▶ _WHAT YOU WILL DO_: In the entries below, find the line with "Они никогда не забудут, кто они такие и какие" and the line with "склонно игнорировать суверенность". Reproduce those two lines and every line between them exactly, and nothing more.

▶ _ENTRIES PROVIDED_:

********************

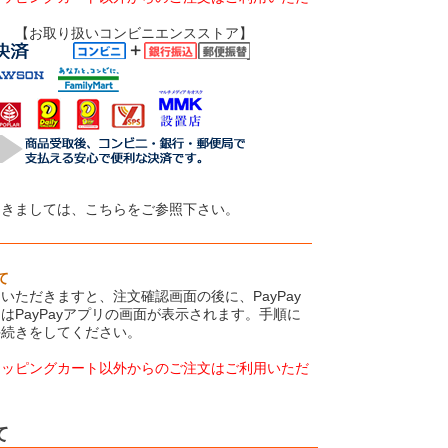
いコンビニエンスストア】
つきましては、こちらをご参照下さい。
て
いただきますと、注文確認画面の後に、PayPay
はPayPayアプリの画面が表示されます。手順に
手続きをしてください。
ョッピングカート以外からのご注文はご利用いただ
て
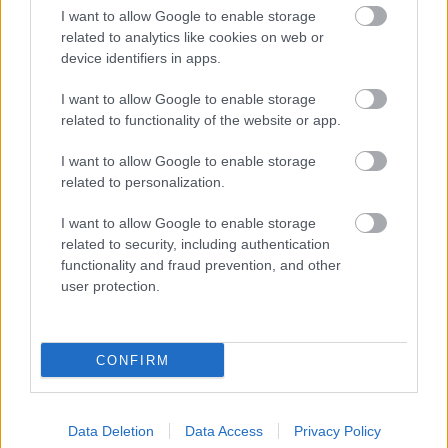
I want to allow Google to enable storage
Astenia de primăvară: ce este si cum
related to analytics like cookies on web or
poți să o combați
device identifiers in apps.
15 semne ca iubitul tau este egoist
I want to allow Google to enable storage
related to functionality of the website or app.
In ultimul timp, cuplul Beckham a fost luat in vizor
I want to allow Google to enable storage
related to personalization.
de presa de scandal, speculatiile privind
problemele in mariaj fiind alimentate de programul
I want to allow Google to enable storage
incarcat al celor doi si de faptul ca cei doi
related to security, including authentication
functionality and fraud prevention, and other
calatoresc foarte mult separat.
user protection.
Surse: dailymail.co.uk;
Urmatorul articol
CONFIRM
Soția perfectă din zodiac. Este visul
oricărui bărbat
Data Deletion
Data Access
Privacy Policy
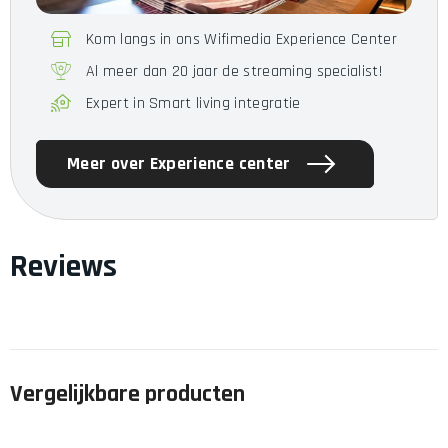
Kom langs in ons Wifimedia Experience Center
Al meer dan 20 jaar de streaming specialist!
Expert in Smart living integratie
Meer over Experience center
Reviews
Vergelijkbare producten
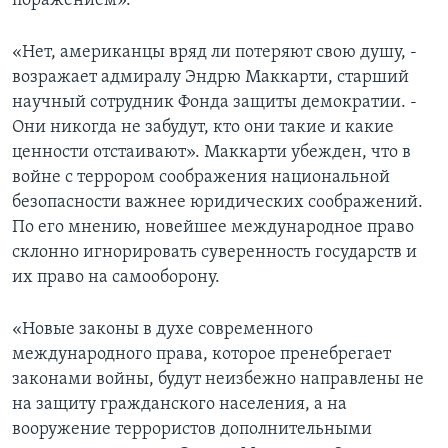
поражением».
«Нет, американцы вряд ли потеряют свою душу, -
возражает адмиралу Эндрю Маккарти, старший
научный сотрудник Фонда защиты демократии. -
Они никогда не забудут, кто они такие и какие
ценности отстаивают». Маккарти убежден, что в
войне с террором соображения национальной
безопасности важнее юридических соображений.
По его мнению, новейшее международное право
склонно игнорировать суверенность государств и
их право на самооборону.
«Новые законы в духе современного
международного права, которое пренебрегает
законами войны, будут неизбежно направлены не
на защиту гражданского населения, а на
вооружение террористов дополнительными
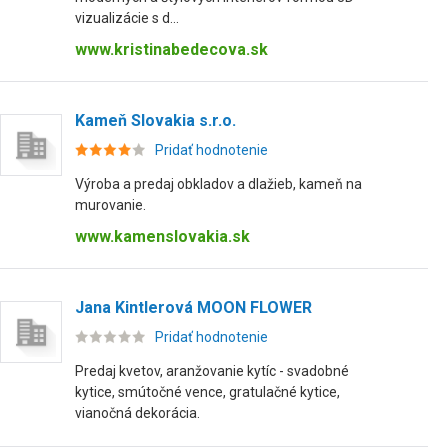
vizualizácie s d...
www.kristinabedecova.sk
Kameň Slovakia s.r.o.
Pridať hodnotenie
Výroba a predaj obkladov a dlažieb, kameň na
murovanie.
www.kamenslovakia.sk
Jana Kintlerová MOON FLOWER
Pridať hodnotenie
Predaj kvetov, aranžovanie kytíc - svadobné
kytice, smútočné vence, gratulačné kytice,
vianočná dekorácia.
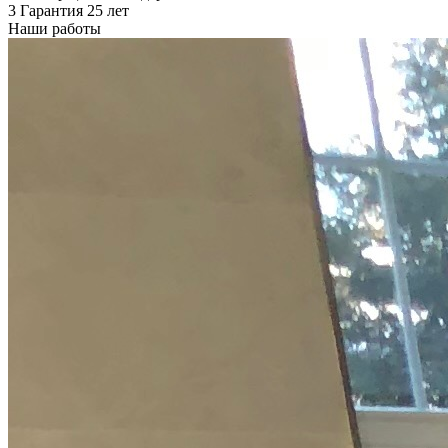
3
Гарантия 25 лет
Наши работы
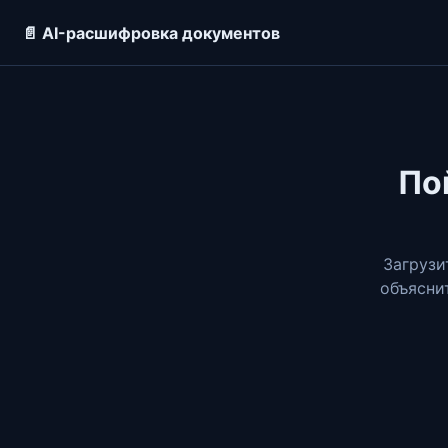
📄 AI-расшифровка документов
По
Загрузи
объясни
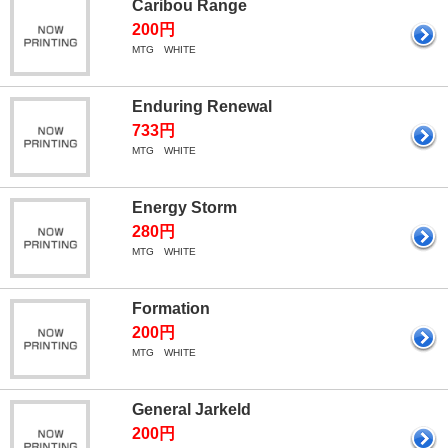
Caribou Range
200円
MTG WHITE
Enduring Renewal
733円
MTG WHITE
Energy Storm
280円
MTG WHITE
Formation
200円
MTG WHITE
General Jarkeld
200円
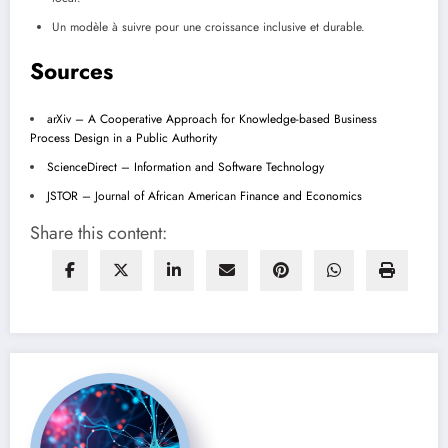
Un modèle à suivre pour une croissance inclusive et durable.
Sources
arXiv – A Cooperative Approach for Knowledge-based Business
Process Design in a Public Authority
ScienceDirect – Information and Software Technology
JSTOR – Journal of African American Finance and Economics
Share this content:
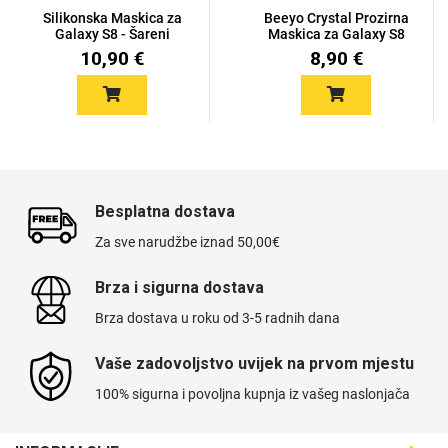
Silikonska Maskica za
Beeyo Crystal Prozirna
Galaxy S8 - Šareni
Maskica za Galaxy S8
motiv...
10,90 €
8,90 €
Besplatna dostava
Za sve narudžbe iznad 50,00€
Brza i sigurna dostava
Brza dostava u roku od 3-5 radnih dana
Vaše zadovoljstvo uvijek na prvom mjestu
100% sigurna i povoljna kupnja iz vašeg naslonjača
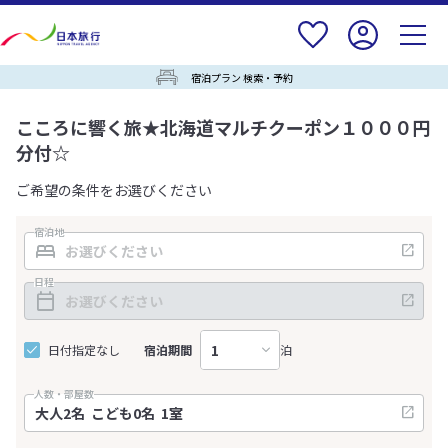
宿泊プラン 検索・予約
こころに響く旅★北海道マルチクーポン１０００円
分付☆
ご希望の条件をお選びください
宿泊地
日程
日付指定なし
宿泊期間
泊
人数・部屋数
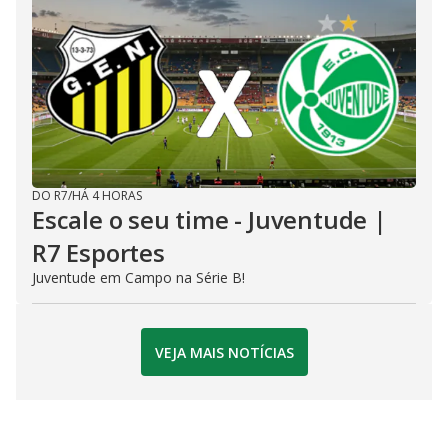
DO R7
/
HÁ 4 HORAS
Escale o seu time - Juventude |
R7 Esportes
Juventude em Campo na Série B!
VEJA MAIS NOTÍCIAS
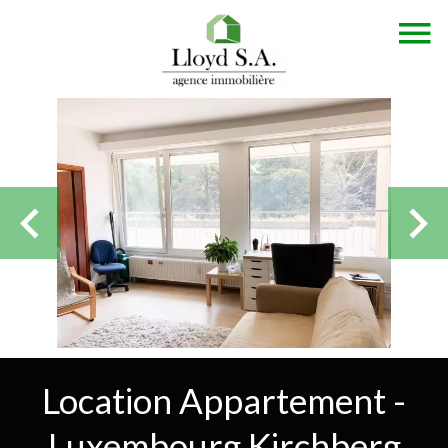
Location Appartement -
Luxembourg Kirchberg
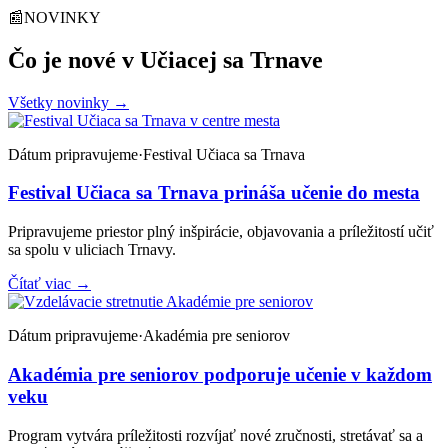
📰
NOVINKY
Čo je nové v Učiacej sa Trnave
Všetky novinky
→
Dátum pripravujeme
·
Festival Učiaca sa Trnava
Festival Učiaca sa Trnava prináša učenie do mesta
Pripravujeme priestor plný inšpirácie, objavovania a príležitostí učiť
sa spolu v uliciach Trnavy.
Čítať viac
→
Dátum pripravujeme
·
Akadémia pre seniorov
Akadémia pre seniorov podporuje učenie v každom
veku
Program vytvára príležitosti rozvíjať nové zručnosti, stretávať sa a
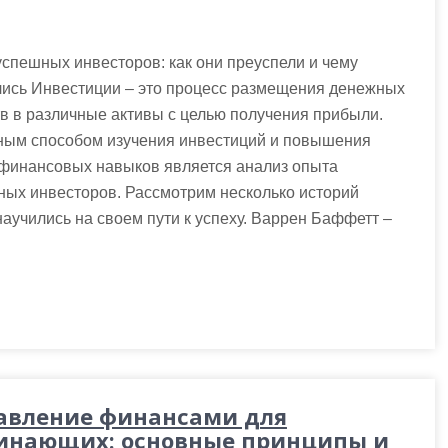
спешных инвесторов: как они преуспели и чему
лись Инвестиции – это процесс размещения денежных
в в различные активы с целью получения прибыли.
ным способом изучения инвестиций и повышения
 финансовых навыков является анализ опыта
ных инвесторов. Рассмотрим несколько историй
аучились на своем пути к успеху. Варрен Баффетт –
авление финансами для
инающих: основные принципы и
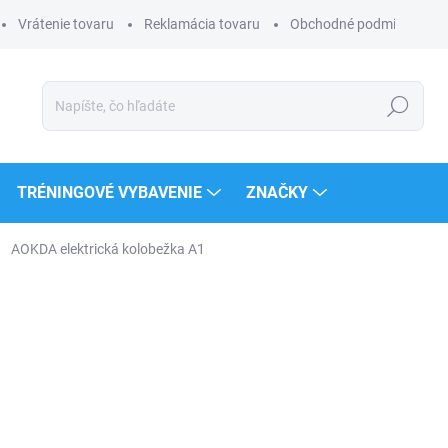
Vrátenie tovaru
Reklamácia tovaru
Obchodné podmienky
Hľadať
TRÉNINGOVÉ VYBAVENIE
ZNAČKY
AOKDA elektrická kolobežka A1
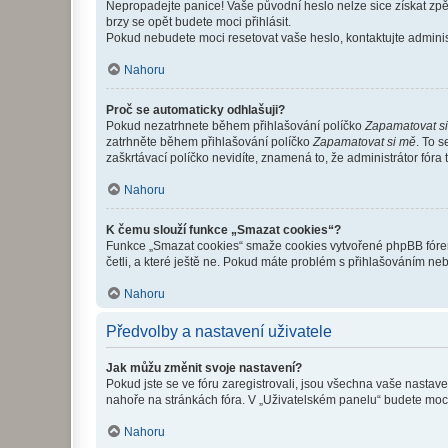
Nepropadejte panice! Vaše původní heslo nelze sice získat zpě
brzy se opět budete moci přihlásit.
Pokud nebudete moci resetovat vaše heslo, kontaktujte administ
Nahoru
Proč se automaticky odhlašuji?
Pokud nezatrhnete během přihlašování políčko
Zapamatovat s
zatrhněte během přihlašování políčko
Zapamatovat si mě
. To 
zaškrtávací políčko nevidíte, znamená to, že administrátor fóra 
Nahoru
K čemu slouží funkce „Smazat cookies“?
Funkce „Smazat cookies“ smaže cookies vytvořené phpBB fórem, 
četli, a které ještě ne. Pokud máte problém s přihlašováním 
Nahoru
Předvolby a nastavení uživatele
Jak můžu změnit svoje nastavení?
Pokud jste se ve fóru zaregistrovali, jsou všechna vaše nastav
nahoře na stránkách fóra. V „Uživatelském panelu“ budete moc
Nahoru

********************

▶ _OUTPUT_:
Они никогда не забудут, кто они такие и какие
ценности отстаивают». Маккарти убежден, что в
войне с террором соображения национальной
безопасности важнее юридических соображений.
По его мнению, новейшее международное право
склонно игнорировать суверенность государств и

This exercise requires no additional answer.